» EXERCISE INSTRUCTIONS
Would you give the entries below again, precisely as they are written?

» DATA LISTING
=== Section Start ===

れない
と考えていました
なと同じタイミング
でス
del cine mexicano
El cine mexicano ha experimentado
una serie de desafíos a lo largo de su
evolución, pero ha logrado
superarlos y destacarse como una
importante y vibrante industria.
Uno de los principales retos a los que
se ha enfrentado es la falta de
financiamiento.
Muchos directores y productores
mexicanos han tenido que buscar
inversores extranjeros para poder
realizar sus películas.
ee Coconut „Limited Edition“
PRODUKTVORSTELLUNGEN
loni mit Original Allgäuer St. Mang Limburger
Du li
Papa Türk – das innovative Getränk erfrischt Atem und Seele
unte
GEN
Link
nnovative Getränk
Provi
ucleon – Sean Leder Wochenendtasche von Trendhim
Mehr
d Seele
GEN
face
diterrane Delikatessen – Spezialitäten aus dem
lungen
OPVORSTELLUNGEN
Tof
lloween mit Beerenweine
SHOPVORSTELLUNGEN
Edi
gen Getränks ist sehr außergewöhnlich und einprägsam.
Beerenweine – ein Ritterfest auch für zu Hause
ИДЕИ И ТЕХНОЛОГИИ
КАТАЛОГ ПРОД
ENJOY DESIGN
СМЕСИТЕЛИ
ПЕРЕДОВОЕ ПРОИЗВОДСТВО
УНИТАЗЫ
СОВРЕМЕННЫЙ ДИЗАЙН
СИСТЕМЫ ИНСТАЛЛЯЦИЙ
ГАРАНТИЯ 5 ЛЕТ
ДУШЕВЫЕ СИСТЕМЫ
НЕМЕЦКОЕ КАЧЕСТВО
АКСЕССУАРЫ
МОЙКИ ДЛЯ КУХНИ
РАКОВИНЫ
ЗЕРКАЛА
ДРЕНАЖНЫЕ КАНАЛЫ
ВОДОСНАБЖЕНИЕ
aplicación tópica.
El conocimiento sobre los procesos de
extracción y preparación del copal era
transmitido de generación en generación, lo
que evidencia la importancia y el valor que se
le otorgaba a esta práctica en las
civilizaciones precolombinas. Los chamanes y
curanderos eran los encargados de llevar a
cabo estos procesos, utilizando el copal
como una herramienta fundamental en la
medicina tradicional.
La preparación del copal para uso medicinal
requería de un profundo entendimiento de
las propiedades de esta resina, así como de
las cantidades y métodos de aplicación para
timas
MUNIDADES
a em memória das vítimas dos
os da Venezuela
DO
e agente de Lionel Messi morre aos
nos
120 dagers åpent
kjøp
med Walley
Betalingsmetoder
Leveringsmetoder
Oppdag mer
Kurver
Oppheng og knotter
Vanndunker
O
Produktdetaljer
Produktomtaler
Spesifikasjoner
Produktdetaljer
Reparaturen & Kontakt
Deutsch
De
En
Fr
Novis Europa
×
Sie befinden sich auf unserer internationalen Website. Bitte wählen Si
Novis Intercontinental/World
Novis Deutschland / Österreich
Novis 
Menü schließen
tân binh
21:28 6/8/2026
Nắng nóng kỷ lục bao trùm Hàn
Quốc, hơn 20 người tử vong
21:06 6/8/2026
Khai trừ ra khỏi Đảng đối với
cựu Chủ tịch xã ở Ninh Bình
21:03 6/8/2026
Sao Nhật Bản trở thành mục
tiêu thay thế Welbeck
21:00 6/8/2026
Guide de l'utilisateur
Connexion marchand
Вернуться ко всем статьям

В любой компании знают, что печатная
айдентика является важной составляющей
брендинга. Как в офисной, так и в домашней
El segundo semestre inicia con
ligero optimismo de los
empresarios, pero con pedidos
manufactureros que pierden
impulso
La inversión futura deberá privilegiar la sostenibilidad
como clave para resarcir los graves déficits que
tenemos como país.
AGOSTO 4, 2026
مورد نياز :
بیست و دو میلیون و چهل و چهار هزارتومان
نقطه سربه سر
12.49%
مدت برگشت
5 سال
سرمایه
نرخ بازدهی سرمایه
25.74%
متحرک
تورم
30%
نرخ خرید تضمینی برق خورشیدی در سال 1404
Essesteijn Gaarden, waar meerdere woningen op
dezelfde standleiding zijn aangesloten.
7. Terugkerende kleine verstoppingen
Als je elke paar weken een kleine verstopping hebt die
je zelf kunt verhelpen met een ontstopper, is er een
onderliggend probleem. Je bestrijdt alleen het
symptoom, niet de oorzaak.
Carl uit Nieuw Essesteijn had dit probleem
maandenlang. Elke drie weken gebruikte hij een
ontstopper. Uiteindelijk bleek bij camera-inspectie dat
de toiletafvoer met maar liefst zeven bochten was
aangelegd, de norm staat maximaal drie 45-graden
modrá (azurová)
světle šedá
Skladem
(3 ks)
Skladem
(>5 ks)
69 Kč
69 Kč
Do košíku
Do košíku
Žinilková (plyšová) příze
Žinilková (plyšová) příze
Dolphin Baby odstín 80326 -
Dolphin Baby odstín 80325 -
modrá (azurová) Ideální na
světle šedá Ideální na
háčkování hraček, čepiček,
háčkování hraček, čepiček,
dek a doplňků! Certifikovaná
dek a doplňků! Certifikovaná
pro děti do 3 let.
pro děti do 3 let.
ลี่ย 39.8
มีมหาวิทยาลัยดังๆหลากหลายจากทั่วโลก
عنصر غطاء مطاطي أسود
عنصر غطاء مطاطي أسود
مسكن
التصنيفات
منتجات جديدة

=== Section End ===

» EXERCISE OUTPUT
れない
と考えていました
なと同じタイミング
でス
del cine mexicano
El cine mexicano ha experimentado
una serie de desafíos a lo largo de su
evolución, pero ha logrado
superarlos y destacarse como una
importante y vibrante industria.
Uno de los principales retos a los que
se ha enfrentado es la falta de
financiamiento.
Muchos directores y productores
mexicanos han tenido que buscar
inversores extranjeros para poder
realizar sus películas.
ee Coconut „Limited Edition“
PRODUKTVORSTELLUNGEN
loni mit Original Allgäuer St. Mang Limburger
Du li
Papa Türk – das innovative Getränk erfrischt Atem und Seele
unte
GEN
Link
nnovative Getränk
Provi
ucleon – Sean Leder Wochenendtasche von Trendhim
Mehr
d Seele
GEN
face
diterrane Delikatessen – Spezialitäten aus dem
lungen
OPVORSTELLUNGEN
Tof
lloween mit Beerenweine
SHOPVORSTELLUNGEN
Edi
gen Getränks ist sehr außergewöhnlich und einprägsam.
Beerenweine – ein Ritterfest auch für zu Hause
ИДЕИ И ТЕХНОЛОГИИ
КАТАЛОГ ПРОД
ENJOY DESIGN
СМЕСИТЕЛИ
ПЕРЕДОВОЕ ПРОИЗВОДСТВО
УНИТАЗЫ
СОВРЕМЕННЫЙ ДИЗАЙН
СИСТЕМЫ ИНСТАЛЛЯЦИЙ
ГАРАНТИЯ 5 ЛЕТ
ДУШЕВЫЕ СИСТЕМЫ
НЕМЕЦКОЕ КАЧЕСТВО
АКСЕССУАРЫ
МОЙКИ ДЛЯ КУХНИ
РАКОВИНЫ
ЗЕРКАЛА
ДРЕНАЖНЫЕ КАНАЛЫ
ВОДОСНАБЖЕНИЕ
aplicación tópica.
El conocimiento sobre los procesos de
extracción y preparación del copal era
transmitido de generación en generación, lo
que evidencia la importancia y el valor que se
le otorgaba a esta práctica en las
civilizaciones precolombinas. Los chamanes y
curanderos eran los encargados de llevar a
cabo estos procesos, utilizando el copal
como una herramienta fundamental en la
medicina tradicional.
La preparación del copal para uso medicinal
requería de un profundo entendimiento de
las propiedades de esta resina, así como de
las cantidades y métodos de aplicación para
timas
MUNIDADES
a em memória das vítimas dos
os da Venezuela
DO
e agente de Lionel Messi morre aos
nos
120 dagers åpent
kjøp
med Walley
Betalingsmetoder
Leveringsmetoder
Oppdag mer
Kurver
Oppheng og knotter
Vanndunker
O
Produktdetaljer
Produktomtaler
Spesifikasjoner
Produktdetaljer
Reparaturen & Kontakt
Deutsch
De
En
Fr
Novis Europa
×
Sie befinden sich auf unserer internationalen Website. Bitte wählen Si
Novis Intercontinental/World
Novis Deutschland / Österreich
Novis 
Menü schließen
tân binh
21:28 6/8/2026
Nắng nóng kỷ lục bao trùm Hàn
Quốc, hơn 20 người tử vong
21:06 6/8/2026
Khai trừ ra khỏi Đảng đối với
cựu Chủ tịch xã ở Ninh Bình
21:03 6/8/2026
Sao Nhật Bản trở thành mục
tiêu thay thế Welbeck
21:00 6/8/2026
Guide de l'utilisateur
Connexion marchand
Вернуться ко всем статьям

В любой компании знают, что печатная
айдентика является важной составляющей
брендинга. Как в офисной, так и в домашней
El segundo semestre inicia con
ligero optimismo de los
empresarios, pero con pedidos
manufactureros que pierden
impulso
La inversión futura deberá privilegiar la sostenibilidad
como clave para resarcir los graves déficits que
tenemos como país.
AGOSTO 4, 2026
مورد نياز :
بیست و دو میلیون و چهل و چهار هزارتومان
نقطه سربه سر
12.49%
مدت برگشت
5 سال
سرمایه
نرخ بازدهی سرمایه
25.74%
متحرک
تورم
30%
نرخ خرید تضمینی برق خورشیدی در سال 1404
Essesteijn Gaarden, waar meerdere woningen op
dezelfde standleiding zijn aangesloten.
7. Terugkerende kleine verstoppingen
Als je elke paar weken een kleine verstopping hebt die
je zelf kunt verhelpen met een ontstopper, is er een
onderliggend probleem. Je bestrijdt alleen het
symptoom, niet de oorzaak.
Carl uit Nieuw Essesteijn had dit probleem
maandenlang. Elke drie weken gebruikte hij een
ontstopper. Uiteindelijk bleek bij camera-inspectie dat
de toiletafvoer met maar liefst zeven bochten was
aangelegd, de norm staat maximaal drie 45-graden
modrá (azurová)
světle šedá
Skladem
(3 ks)
Skladem
(>5 ks)
69 Kč
69 Kč
Do košíku
Do košíku
Žinilková (plyšová) příze
Žinilková (plyšová) příze
Dolphin Baby odstín 80326 -
Dolphin Baby odstín 80325 -
modrá (azurová) Ideální na
světle šedá Ideální na
háčkování hraček, čepiček,
háčkování hraček, čepiček,
dek a doplňků! Certifikovaná
dek a doplňků! Certifikovaná
pro děti do 3 let.
pro děti do 3 let.
ลี่ย 39.8
มีมหาวิทยาลัยดังๆหลากหลายจากทั่วโลก
عنصر غطاء مطاطي أسود
عنصر غطاء مطاطي أسود
مسكن
التصنيفات
منتجات جديدة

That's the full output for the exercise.